[Data shown Boundary: Start]
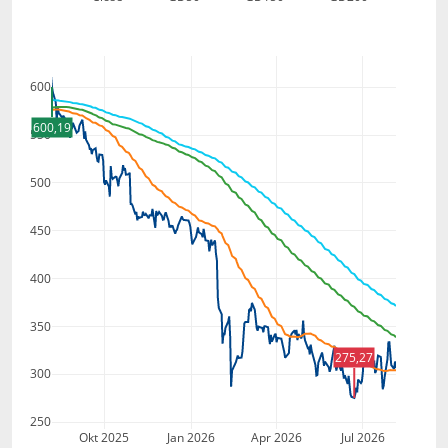
600
600,19
550
500
450
400
350
275,27
300
250
Okt 2025
Jan 2026
Apr 2026
Jul 2026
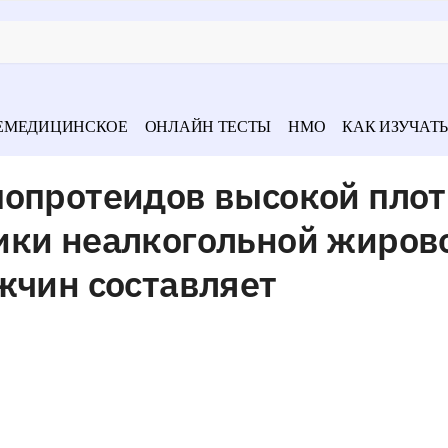
ЕМЕДИЦИНСКОЕ
ОНЛАЙН ТЕСТЫ
НМО
КАК ИЗУЧАТЬ
попротеидов высокой плот
ики неалкогольной жиров
жчин составляет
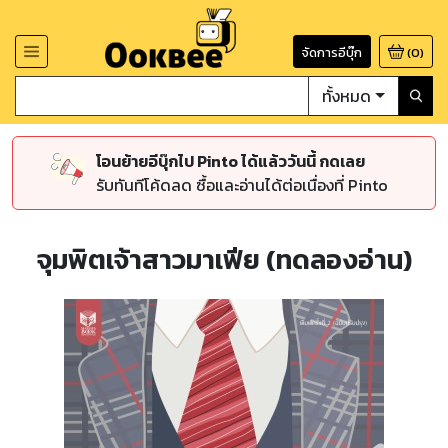
จัดการอีบุ๊ก
(
0
)
ทั้งหมด
โอนย้ายอีบุ๊กไป Pinto ได้แล้ววันนี้ กดเลย
รับทันทีโค้ดลด ซื้อและอ่านได้ต่อเนื่องที่ Pinto
จุมพิตเจ้าสาวมาเฟีย (ทดลองอ่าน)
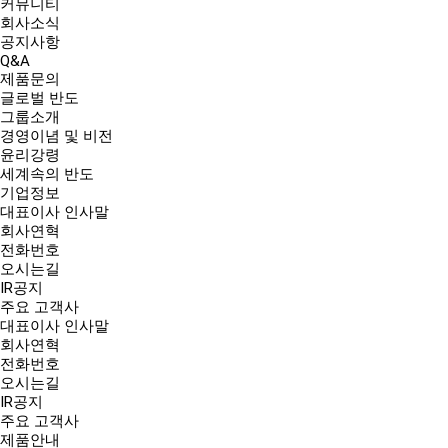
커뮤니티
회사소식
공지사항
Q&A
제품문의
글로벌 반도
그룹소개
경영이념 및 비전
윤리강령
세계속의 반도
기업정보
대표이사 인사말
회사연혁
전화번호
오시는길
IR공지
주요 고객사
대표이사 인사말
회사연혁
전화번호
오시는길
IR공지
주요 고객사
제품안내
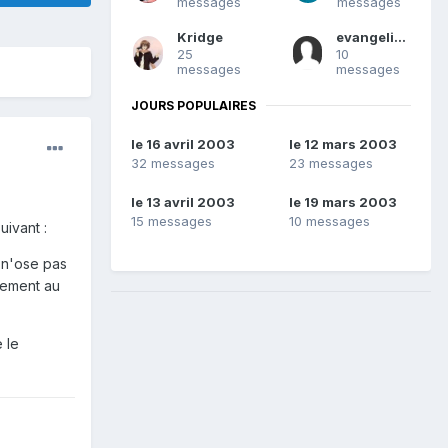
messages
messages
Kridge
evangeliseur
25
10
messages
messages
JOURS POPULAIRES
le 16 avril 2003
le 12 mars 2003
32 messages
23 messages
le 13 avril 2003
le 19 mars 2003
15 messages
10 messages
ivant :
 n'ose pas
ssement au
 le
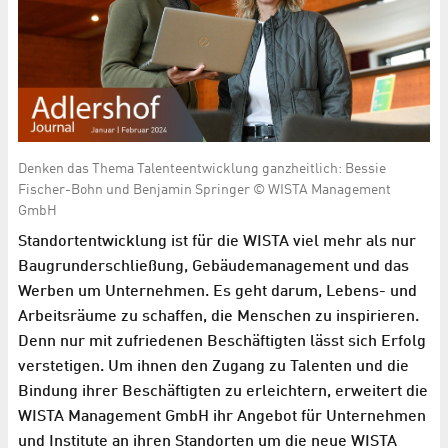
Denken das Thema Talenteentwicklung ganzheitlich: Bessie
Fischer-Bohn und Benjamin Springer © WISTA Management
GmbH
Standortentwicklung ist für die WISTA viel mehr als nur
Baugrunderschließung, Gebäudemanagement und das
Werben um Unternehmen. Es geht darum, Lebens- und
Arbeitsräume zu schaffen, die Menschen zu inspirieren.
Denn nur mit zufriedenen Beschäftigten lässt sich Erfolg
verstetigen. Um ihnen den Zugang zu Talenten und die
Bindung ihrer Beschäftigten zu erleichtern, erweitert die
WISTA Management GmbH ihr Angebot für Unternehmen
und Institute an ihren Standorten um die neue WISTA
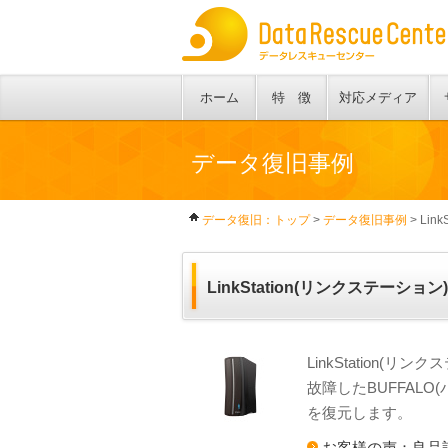
ホーム
特 徴
対応メディア
データ復旧事例
データ復旧：トップ
>
データ復旧事例
> Lin
LinkStation(リンクステーショ
LinkStation
故障したBUFFAL
を復元します。
お客様の声：良品計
[Data shown Boundary: End]
### Task to complete
From the records above, return exactly the lines running from the one that contains "23 messages" down to the one that contains "Denn nur mit", both included, without any pictures.

### Solution to this task
23 messages
le 13 avril 2003
le 19 mars 2003
15 messages
10 messages
ivant :
 n'ose pas
ssement au
 le
Denken das Thema Talenteentwicklung ganzheitlich: Bessie
Fischer-Bohn und Benjamin Springer © WISTA Management
GmbH
Standortentwicklung ist für die WISTA viel mehr als nur
Baugrunderschließung, Gebäudemanagement und das
Werben um Unternehmen. Es geht darum, Lebens- und
Arbeitsräume zu schaffen, die Menschen zu inspirieren.
Denn nur mit zufriedenen Beschäftigten lässt sich Erfolg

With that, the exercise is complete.